Wie gesagt, ist geschmackssache. FC hatte ich auch vorerst nicht vor zu fischen, da mir das Zeug zu anfällig ist. Ich hab momentan ne braune Mono drauf. Für Gummifisch eine Geflochtene (keine ahnung welche) mit ~3m klare Mono dazwischen (da das echt eine dicke Geflochtene ist nur die war halt auf der Rolle drauf). 

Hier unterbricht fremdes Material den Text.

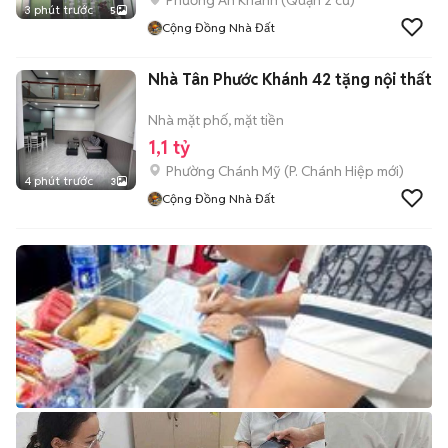
Phường An Khánh (Quận 2 cũ)
3 phút trước
5
Cộng Đồng Nhà Đất
Nhà Tân Phước Khánh 42 tặng nội thất
Nhà mặt phố, mặt tiền
1,1 tỷ
Phường Chánh Mỹ
(
P. Chánh Hiệp
mới)
4 phút trước
3
Cộng Đồng Nhà Đất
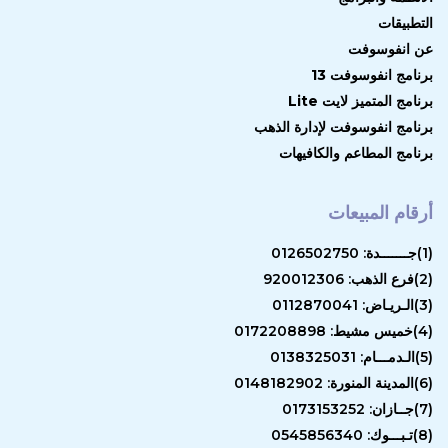
التطبيقات
عن انفوسوفت
برنامج انفوسوفت 13
برنامج المتميز لايت Lite
برنامج انفوسوفت لإدارة الذهب
برنامج المطاعم والكافيهات
أرقام المبيعات
(1)جـــــــدة: 0126502750
(2)فرع الذهب: 920012306
(3)الـريـاض: 0112870041
(4)خميس مشيط: 0172208898
(5)الـدمـــام: 0138325031
(6)المدينة المنورة: 0148182902
(7)جــازان: 0173153252
(8)تـبـــوك: 0545856340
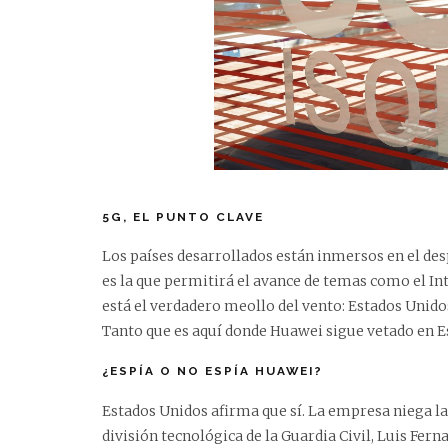
5G, EL PUNTO CLAVE
Los países desarrollados están inmersos en el desp
es la que permitirá el avance de temas como el Int
está el verdadero meollo del vento: Estados Unid
Tanto que es aquí donde Huawei sigue vetado en E
¿ESPÍA O NO ESPÍA HUAWEI?
Estados Unidos afirma que sí. La empresa niega la 
división tecnológica de la Guardia Civil, Luis Fe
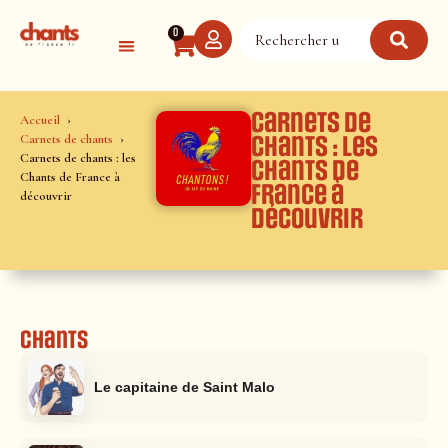
Panneau de gestion des cookies
0
Carnets de
Accueil
Carnets de chants
chants : les
Carnets de chants : les
Chants de
Chants de France à
France à
découvrir
découvrir
Chants
Le capitaine de Saint Malo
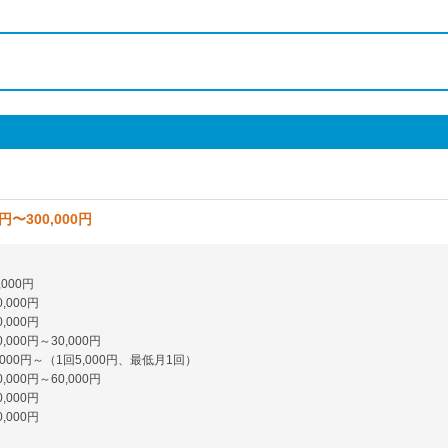
0円〜300,000円
,000円
,000円
,000円
,000円～30,000円
,000円～（1回5,000円、最低月1回）
,000円～60,000円
,000円
,000円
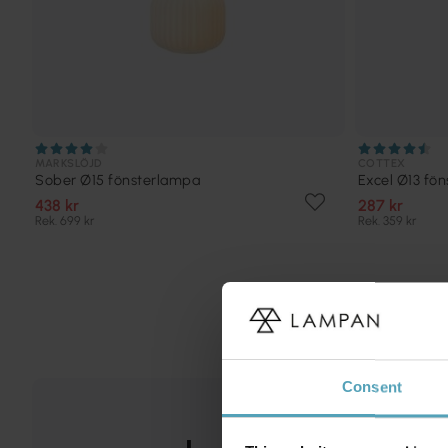
MARKSLÖJD
COTTEX
Sober Ø15 fönsterlampa
Excel Ø13 fö
438 kr
287 kr
Rek. 699 kr
Rek. 359 kr
Consent
KAMPANJ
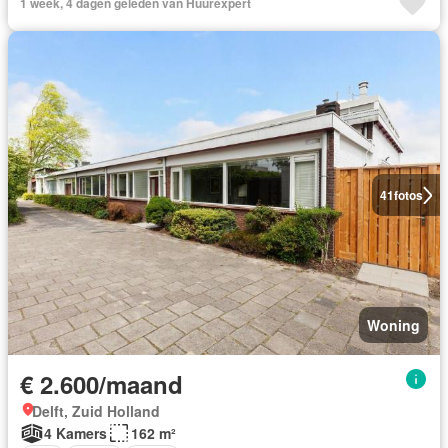
1 week, 4 dagen geleden van Huurexpert
41
fotos
Woning
€ 2.600/maand
Delft, Zuid Holland
4 Kamers
162 m²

Aber es hängt halt davon ab, was man mag, ich mag keine Geflochtene, daher versuche ich die einfach zu umgehen. Wer mit Geflecht klar kommt, soll sie nutzen - aber mein Fall ist es einfach nicht.


----------



## zokky (15. September 2008)

*AW: Weit werfen mit welcher Rute?*

Mit einer FC Schnur einen haltbaren Knoten zu binden ist auch nicht einfach, jedenfalls meine Erfahrung.


----------



## Chrizzi (15. September 2008)

*AW: Weit werfen mit welcher Rute?*

Das ist nicht das Problem... Problem ist, wenn FC ein Knick bekommt, ist das eine extremere Schwachstelle, als wenn normale Mono ein Knick bekommt. Da ich so weit es geht nur noch mit der Baitcaster fischen will, kann es doch mal passieren, dass man sich dann mit einem Backlash das FC schrotet, da hab ich keine Lust drauf.


----------



## Sargblei (15. September 2008)

*AW: Weit werfen mit welcher Rute?*

Ich hab eigentlich immer nur Mono Schnüre gefischt , aber die Neugier hat mich dann doch mal zu einer geflochtenen getrieben.Und ich muss zugeben , das ich die ersten Tage auch laufend Perücken fabriziert habe.|rolleyes
Ich war schon wieder kurz davor den "Mist" wieder von meiner Rolle zu entfernen , als aufeinmal Ende war mit Perücken.Jetzt möchte ich die nicht mehr missen.
Denke die geflochtenen müssen vielleicht erstmal "eingeworfen" werden ? ;+


----------



## WickedWalleye (15. September 2008)

*AW: Weit werfen mit welcher Rute?*



Sargblei schrieb:


> Denke die geflochtenen müssen vielleicht erstmal "eingeworfen" werden ? ;+



Vielleicht muss man sich auch erstmal selber drauf einstellen.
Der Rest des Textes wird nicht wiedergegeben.